• 12/6/2026
ALERTA

Melconian lanzó una fuerte advertencia sobre el rumbo económico: "Al 50% no lo podés dejar a la buena de Dios"

Melconian advirtió que la mejora de los indicadores financieros no alcanza para impulsar la economía real y alertó por sectores que siguen rezagados
12/06/2026 - 12:32hs
Melconian lanzó una fuerte advertencia sobre el rumbo económico: "Al 50% no lo podés dejar a la buena de Dios"

El economista Carlos Melconian volvió a analizar el rumbo económico actual y sostuvo que los avances observados en algunos indicadores todavía no se reflejan de manera uniforme en la actividad. Según planteó, la mejora alcanza a una porción reducida de la economía, mientras numerosos sectores continúan enfrentando dificultades.

Melconian explicó quiénes ganan y quiénes pierden con el cambio de modelo económico

"Siempre me opuse a pensar a que Argentina está en un modelo de 2 velocidades, porque 2 velocidades da una idea de equilibrio. Ahora, los ganadores son menos del 20% de la economía. Entonces, no es ni siquiera una letra ‘K’. Una letra ‘K’ es ser muy generoso. Esto es una ‘K’ rara".

Durante su análisis, Melconian planteó que los cambios de rumbo económico suelen generar efectos muy distintos según el sector. A su entender, mientras algunas actividades logran adaptarse con rapidez al nuevo escenario, otras enfrentan dificultades para sostener su funcionamiento cotidiano.

"En procesos de reconversión como en la Argentina, al 50% a la buena de Dios no lo podés dejar". El economista sostuvo que el desafío no pasa únicamente por ordenar variables macroeconómicas, sino también por evitar que una parte importante del entramado productivo quede al margen de la recuperación.

Según indicó, numerosos negocios y empresas todavía enfrentan obstáculos que limitan sus posibilidades de expansión.

La baja del riesgo país y sus efectos limitados

Respecto de la mejora observada en los indicadores financieros, el extitular del Banco Nación consideró que existe una diferencia entre las señales que celebra el mercado y la realidad que enfrentan muchos actores de la economía. "La caída del riesgo es un remedio fenomenal que llega cuando el enfermo se murió".

Bajo esa lógica, señaló que los beneficios de una menor percepción de riesgo suelen reflejarse primero en los activos financieros, mientras que el impacto sobre la producción, el empleo o el consumo suele demorar más tiempo en aparecer.

El componente político del programa económico

Melconian también dedicó parte de su exposición a analizar cómo los resultados económicos pueden influir en el escenario político. En ese contexto, consideró que el Gobierno necesita exhibir avances mucho más contundentes para que la economía se convierta en el principal activo de cara a futuras elecciones.

"Me preocupa más todo este chiquero de impacto político.
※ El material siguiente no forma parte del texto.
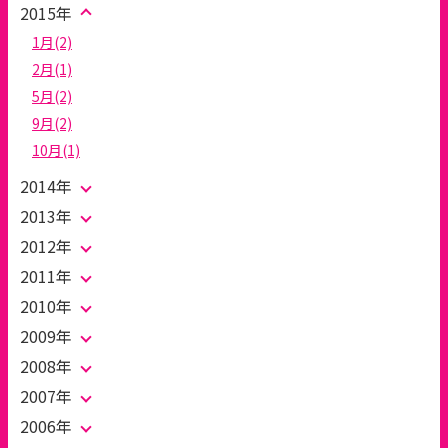
2015年
1月(2)
2月(1)
5月(2)
9月(2)
10月(1)
2014年
2013年
2012年
2011年
2010年
2009年
2008年
2007年
2006年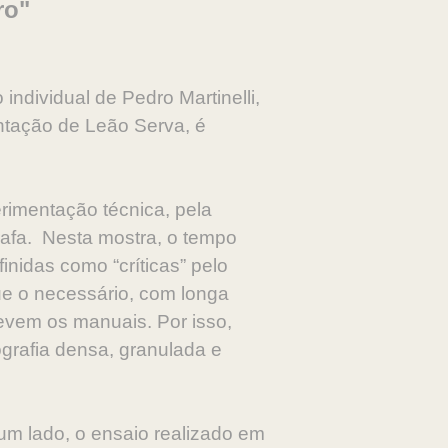
ro"
ndividual de Pedro Martinelli,
entação de Leão Serva, é
rimentação técnica, pela
grafa. Nesta mostra, o tempo
nidas como “críticas” pelo
que o necessário, com longa
evem os manuais. Por isso,
grafia densa, granulada e
um lado, o ensaio realizado em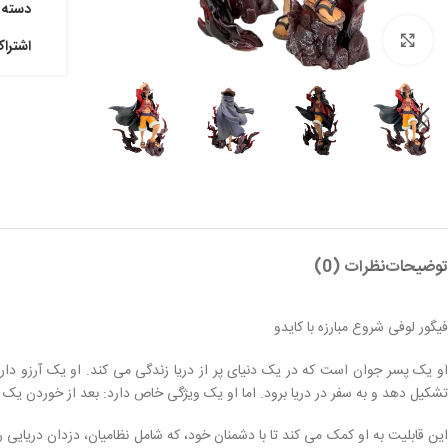
دسته:
بزرگنمایی تصویر
اشترا
توضیحات
نظرات (0)
فیگور لوفی شروع مبارزه با کایدو
و یک پسر جوان است که در یک دنیای پر از دریا زندگی می کند. او یک آرزو دارد
تشکیل دهد و به سفر در دریا برود. اما او یک ویژگی خاص دارد: بعد از خوردن یک
این قابلیت به او کمک می کند تا با دشمنان خود، که شامل نظامیان، دزدان دریایی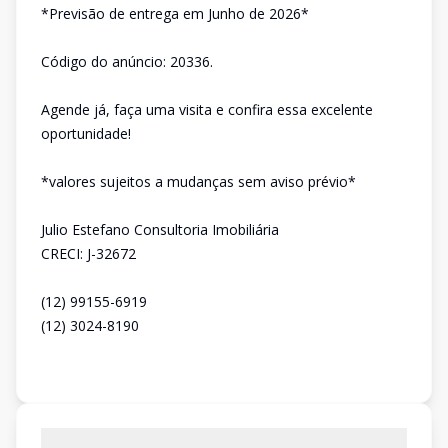
*Previsão de entrega em Junho de 2026*
Código do anúncio: 20336.
Agende já, faça uma visita e confira essa excelente
oportunidade!
*valores sujeitos a mudanças sem aviso prévio*
Julio Estefano Consultoria Imobiliária
CRECI: J-32672
(12) 99155-6919
(12) 3024-8190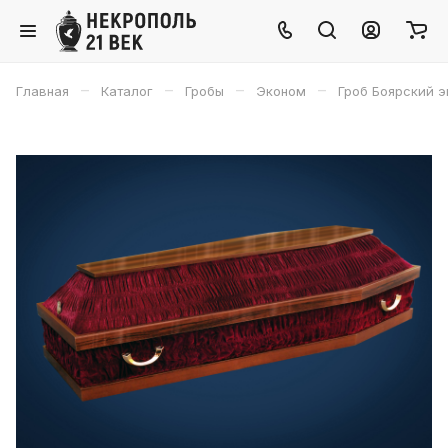
–
–
–
–
Главная
Каталог
Гробы
Эконом
Гроб Боярский 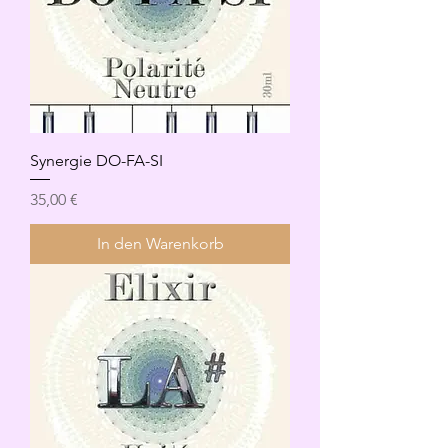
Synergie DO-FA-SI
Preis
35,00 €
In den Warenkorb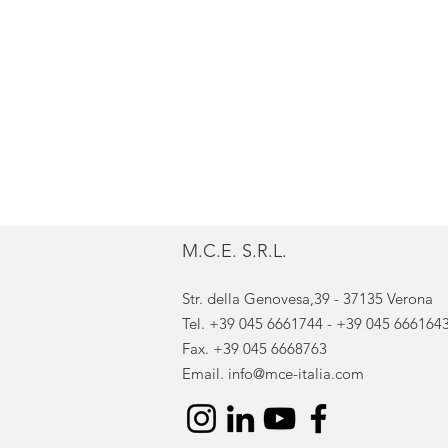
M.C.E. S.R.L.
Str. della Genovesa,39 - 37135 Verona
Tel.
+39 045 6661744
-
+39 045 666164
Fax. +39 045 6668763
Email.
info@mce-italia.com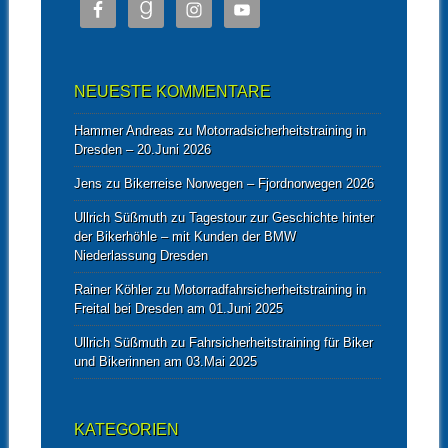
NEUESTE KOMMENTARE
Hammer Andreas
zu
Motorradsicherheitstraining in
Dresden – 20.Juni 2026
Jens
zu
Bikerreise Norwegen – Fjordnorwegen 2026
Ullrich Süßmuth
zu
Tagestour zur Geschichte hinter
der Bikerhöhle – mit Kunden der BMW
Niederlassung Dresden
Rainer Köhler
zu
Motorradfahrsicherheitstraining in
Freital bei Dresden am 01.Juni 2025
Ullrich Süßmuth
zu
Fahrsicherheitstraining für Biker
und Bikerinnen am 03.Mai 2025
KATEGORIEN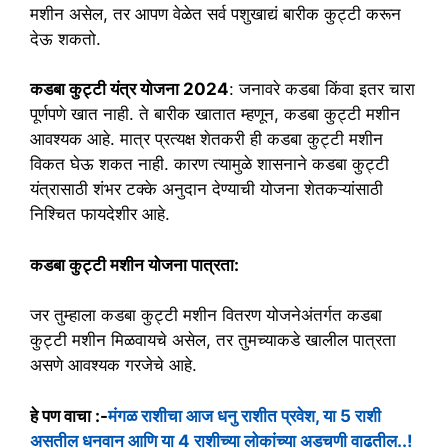
मशीन असेल, तर आपण वेळेत सर्व पशुखाद्यं बारीक कुट्टी करून
देऊ शकतो.
कडबा कुट्टी यंत्र योजना 2024
: जनावरे कडबा किंवा इतर चारा
पूर्णपणे खात नाही. ते बारीक खातात म्हणून, कडबा कुट्टी मशीन
आवश्यक आहे. मात्र प्रत्यक्ष शेतकरी ही कडबा कुट्टी मशीन
विकत घेऊ शकत नाही. कारण त्यामुळे शासनाने कडबा कुट्टी
यंत्रासाठी शंभर टक्के अनुदान देण्याची योजना शेतकऱ्यांसाठी
निश्चित फायदेशीर आहे.
कडबा कुट्टी मशीन योजना पात्रता:
जर तुम्हाला कडबा कुट्टी मशीन वितरण योजनेअंतर्गत कडबा
कुट्टी मशीन मिळवायचे असेल, तर तुमच्याकडे खालील पात्रता
असणे आवश्यक गरजेचे आहे.
हे पण वाचा :-
मंगळ राशीचा आज धनु राशीत प्रवेश, या 5 राशी
असतील धनवान आणि या 4 राशीच्या लोकांच्या अडचणी वाढतील..!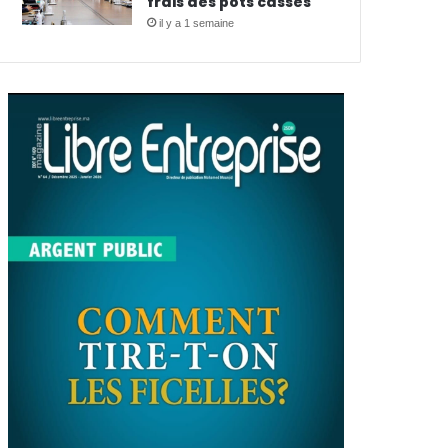
frais des pots cassés
il y a 1 semaine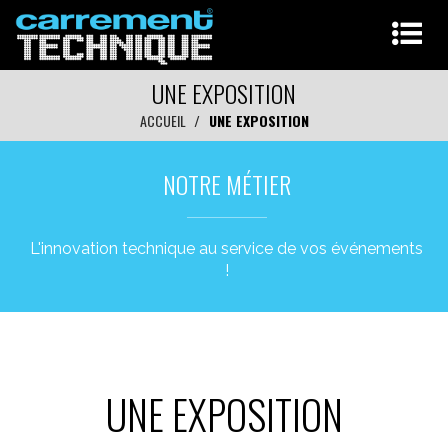
UNE EXPOSITION
ACCUEIL
UNE EXPOSITION
NOTRE MÉTIER
L'innovation technique au service de vos événements
!
UNE EXPOSITION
En la medida que el ministro dice que la economía se lleva puesta a la política, significa que la economía tiene que ser tan brillante, que a la elección, al préstamo del tesoro americano y al tema de Adorni se lo traguen la brillantez de la economía. Para eso hay que crecer al 8% y tener inflación menor a un dígito anual, que es lo que le pasó los primeros 3, 4 años a Menem y a los Kirchner".

Además, agregó: "Tampoco es que el caso Adorni está opacando algo que es una fórmula 1 a 300 kilómetros por hora".

Crédito e inversión, las cuentas pendientes

Otro de los aspectos sobre los que puso el foco fue la falta de señales contundentes en materia de financiamiento e inversión privada, dos variables que considera fundamentales para consolidar una etapa de crecimiento sostenido.

"No veo que llegue el mecanismo de círculo virtuoso, que es el crédito y la inversión, es decir, todo eso ya ha entrado en un circuito a postergar para el próximo gobierno".

Según su visión, la recuperación económica difícilmente pueda ganar profundidad sin una mayor participación del crédito y sin proyectos de inversión que impulsen la actividad.

El desafío de transformar el superávit en resultados concretos

Melconian reconoció la importancia de haber alcanzado equilibrio fiscal, aunque remarcó que ese logro debe traducirse en mejoras perceptibles para la sociedad.

"Después de 80 años de déficit fiscal, interrumpido por pocos años con superávit, ya es un mandamiento que impusiste, falta que desde el superávit fiscal se coma, se cure y se eduque. Porque lo que no puede ocurrir con el rumbo y el modelo es que no termine dando resultado".

Al proyectar el escenario de los próximos años, el economista planteó que la evaluación social del rumbo económico estará vinculada principalmente a variables que impactan de forma directa en la vida cotidiana. Entre ellas mencionó la evolución de los ingresos, la actividad productiva, la estabilidad de precios y la calidad de los servicios que presta el Estado.